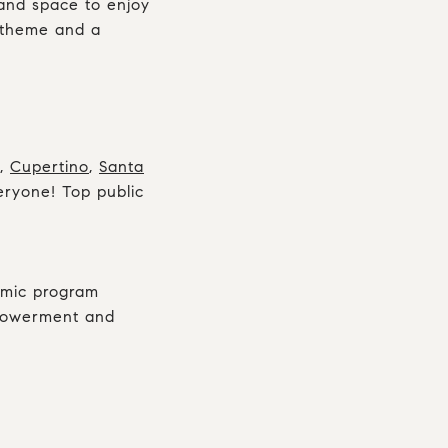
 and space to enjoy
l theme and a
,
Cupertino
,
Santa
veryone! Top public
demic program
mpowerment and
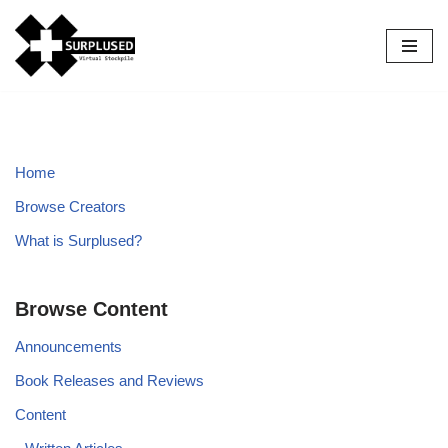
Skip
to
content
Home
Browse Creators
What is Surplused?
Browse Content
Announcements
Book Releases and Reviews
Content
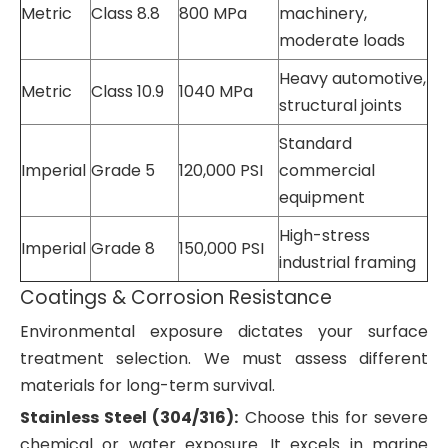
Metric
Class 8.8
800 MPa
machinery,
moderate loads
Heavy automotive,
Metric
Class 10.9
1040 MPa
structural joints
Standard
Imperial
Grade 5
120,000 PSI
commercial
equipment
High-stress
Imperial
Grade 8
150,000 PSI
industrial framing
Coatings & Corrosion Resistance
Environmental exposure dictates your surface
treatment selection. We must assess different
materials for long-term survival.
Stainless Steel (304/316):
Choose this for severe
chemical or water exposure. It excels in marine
┄┄┄┄┄┄┄┄┄┄
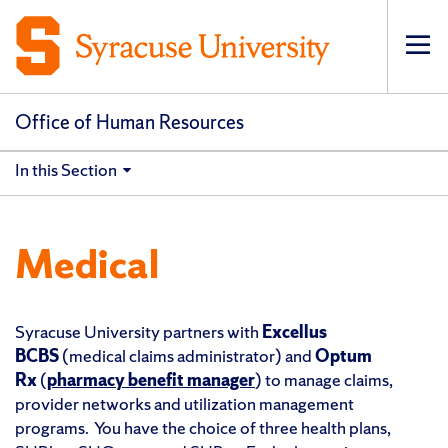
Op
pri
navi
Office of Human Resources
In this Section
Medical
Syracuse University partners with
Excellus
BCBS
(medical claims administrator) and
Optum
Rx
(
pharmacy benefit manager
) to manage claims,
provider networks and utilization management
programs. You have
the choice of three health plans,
┄┄┄┄┄┄┄┄┄┄
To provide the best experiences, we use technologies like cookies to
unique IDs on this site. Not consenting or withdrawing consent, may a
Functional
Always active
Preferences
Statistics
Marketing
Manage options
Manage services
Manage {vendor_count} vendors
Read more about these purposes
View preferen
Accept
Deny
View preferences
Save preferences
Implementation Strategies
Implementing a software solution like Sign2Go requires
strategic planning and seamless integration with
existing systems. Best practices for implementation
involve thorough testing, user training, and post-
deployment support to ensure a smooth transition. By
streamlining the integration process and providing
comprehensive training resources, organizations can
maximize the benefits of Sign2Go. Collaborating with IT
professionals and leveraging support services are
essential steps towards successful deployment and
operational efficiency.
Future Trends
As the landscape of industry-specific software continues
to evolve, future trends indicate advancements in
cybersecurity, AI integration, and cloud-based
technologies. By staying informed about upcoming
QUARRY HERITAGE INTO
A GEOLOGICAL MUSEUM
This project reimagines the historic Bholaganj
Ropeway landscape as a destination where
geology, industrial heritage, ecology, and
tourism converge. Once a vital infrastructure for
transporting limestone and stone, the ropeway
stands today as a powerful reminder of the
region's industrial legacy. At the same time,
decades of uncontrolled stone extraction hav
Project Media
┄┄┄┄┄┄┄┄┄┄
=== PROBLEM TO SOLVE ===
Retype the records above, but only those lines that fall between the line containing "unique IDs on" and the line containing "Project Media", with both of those lines included, exactly as written.

=== FINAL ANSWER ===
unique IDs on this site. Not consenting or withdrawing consent, may a
Functional
Always active
Preferences
Statistics
Marketing
Manage options
Manage services
Manage {vendor_count} vendors
Read more about these purposes
View preferen
Accept
Deny
View preferences
Save preferences
Implementation Strategies
Implementing a software solution like Sign2Go requires
strategic planning and seamless integration with
existing systems. Best practices for implementation
involve thorough testing, user training, and post-
deployment support to ensure a smooth transition. By
streamlining the integration process and providing
comprehensive training resources, organizations can
maximize the benefits of Sign2Go. Collaborating with IT
professionals and leveraging support services are
essential steps towards successful deployment and
operational efficiency.
Future Trends
As the landscape of industry-specific software continues
to evolve, future trends indicate advancements in
cybersecurity, AI integration, and cloud-based
technologies. By staying informed about upcoming
QUARRY HERITAGE INTO
A GEOLOGICAL MUSEUM
This project reimagines the historic Bholaganj
Ropeway landscape as a destination where
geology, industrial heritage, ecology, and
tourism converge. Once a vital infrastructure for
transporting limestone and stone, the ropeway
stands today as a powerful reminder of the
region's industrial legacy. At the same time,
decades of uncontrolled stone extraction hav
Project Media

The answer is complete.